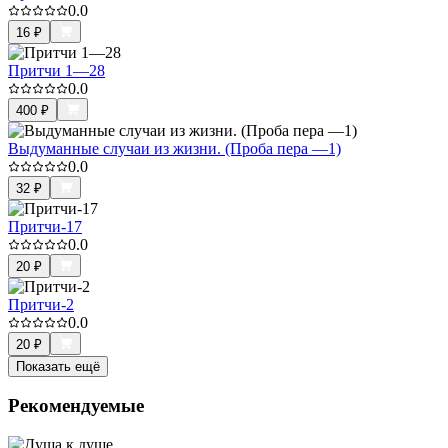
0.0
16
₽
Притчи 1—28
0.0
400
₽
Выдуманные случаи из жизни. (Проба пера —1)
0.0
32
₽
Притчи-17
0.0
20
₽
Притчи-2
0.0
20
₽
Показать ещё
Рекомендуемые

Exercise | Although the records contain pictures, only the text should be copied, exactly as it stands.

Output of the task |
0.0
16
₽
Притчи 1—28
0.0
400
₽
Выдуманные случаи из жизни. (Проба пера —1)
0.0
32
₽
Притчи-17
0.0
20
₽
Притчи-2
0.0
20
₽
Показать ещё
Рекомендуемые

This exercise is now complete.